Daniels didn’t actually do anything to anyone, nor call for the doing of anything to anyone. What she did was express opposition to homosexual marriage, and use the term “queer” where most Americans, responsive to our decades of operant conditioning, would naturally use the adjective “gay.”

Daniels’s critics, such as the executive director of Equality Michigan Denise Brogan-Kator, aren’t finding it so easy to demonize Daniels for saying “queer” when, as Brogan-Kator had to admit, “many LGBT people do use the word ‘queer’ as ‘a way to reclaim a word that has historically been used to hurt us, by the majority.’”

I’ll say they use the word. In academia the term is quite at home. There’s queer theory,” useful in the study of literature and philosophy for raising “questions about our ‘socially constructed’ categories of sexual identity.” There are also “queer studies,” available in all kinds of university “LGBT/Queer Programs,” both public and private. The Harvard Gazette proudly reported on the dean’s decision to appoint a director “to coordinate resources and develop programming in support of bisexual, gay, lesbian, transgender, and queer (BGLTQ) undergraduates on campus.” Harvard also has a "Queer Resource Center."

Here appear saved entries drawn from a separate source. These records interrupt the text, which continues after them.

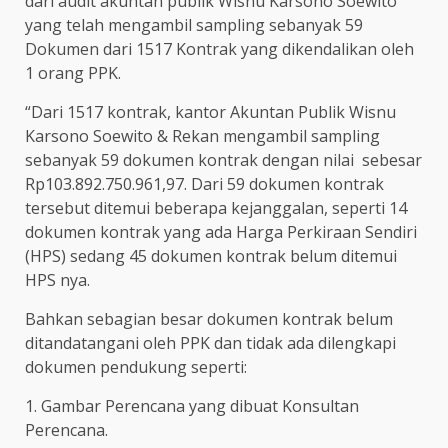
dari audit akuntan publik Wisnu Karsono Soewito
yang telah mengambil sampling sebanyak 59
Dokumen dari 1517 Kontrak yang dikendalikan oleh
1 orang PPK.
“Dari 1517 kontrak, kantor Akuntan Publik Wisnu
Karsono Soewito & Rekan mengambil sampling
sebanyak 59 dokumen kontrak dengan nilai sebesar
Rp103.892.750.961,97. Dari 59 dokumen kontrak
tersebut ditemui beberapa kejanggalan, seperti 14
dokumen kontrak yang ada Harga Perkiraan Sendiri
(HPS) sedang 45 dokumen kontrak belum ditemui
HPS nya.
Bahkan sebagian besar dokumen kontrak belum
ditandatangani oleh PPK dan tidak ada dilengkapi
dokumen pendukung seperti:
1. Gambar Perencana yang dibuat Konsultan
Perencana.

The University of Central Arkansas, showing they’re just as smart as Harvard when it comes to stringing letters of the alphabet together, has a resource that “serves the GLBTQQA (gay, lesbian, bisexual, transgender, queer, questioning, and allied) community.” We don’t know yet if UCA’s campus speech codes have been used yet to expel any rambunctious students for using the term “questioning” with ill motive towards a member of the GLBTQQA community.

But it’s clear enough that both the Q-word and the Q-letter are completely A-OK when used by the MSWs and PhDs catering to the LGBT, BGLTQ, and GLBTQQA communities in the USA.

In fact, on June 25, the very day of Daniels’s Facebook remark, an article appeared in New York’s Gay City News under the headline, Queers Should Focus on Arab World and Iran, Not Israel.”

Then why is Daniels being called a homophobe, a bigot, and (the worst thing the Detroit Free Press can hurl at her), “a longtime activist in Michigan's tea party movement”? (“Troy mayor on defensive over gay slur”).

Because, as Brogan-Kator explains, when homosexuals use “queer,” they’re “reclaiming” the word “from the majority who have used it, historically . . . to hurt us.” That wasn’t Daniels’s intent, says Brogan-Kator, which apparently is how Brogan-Kator and her self-righteous friends  justify condemning Daniel’s use of the adjective as shocking and appalling.

And how does the LGBT community know what Daniels’s intent was? Well that’s simple: because she opposes same-sex marriage. Do you think any of these people would care if Daniels had written “Yippee! Now queers in New York can get married!”? Because Daniels opposes same-sex marriage she’s automatically defined by the LGBT community as a homophobe, a bigot, and probably a Christian religious nut. Saying “queer” has nothing to do with it. That’s just a handy excuse to go after her.

“Queer” is either a bad word or it isn’t. If the LGBT-BGLTQ-GLBTQQA community takes so much pride in reclaiming the word to define themselves, they have absolutely no business criticizing anyone for using it as a synonym for “homosexual”: that’s all Daniels used it for on her Facebook page.

I hope Daniels doesn’t apologize. She has done nothing to apologize for.

1 comment:

Wendy Woodley said...

Your title ("When It Comes to ABCs of Free Speech, LGBT Group Deserves an F") deserves an A!!!!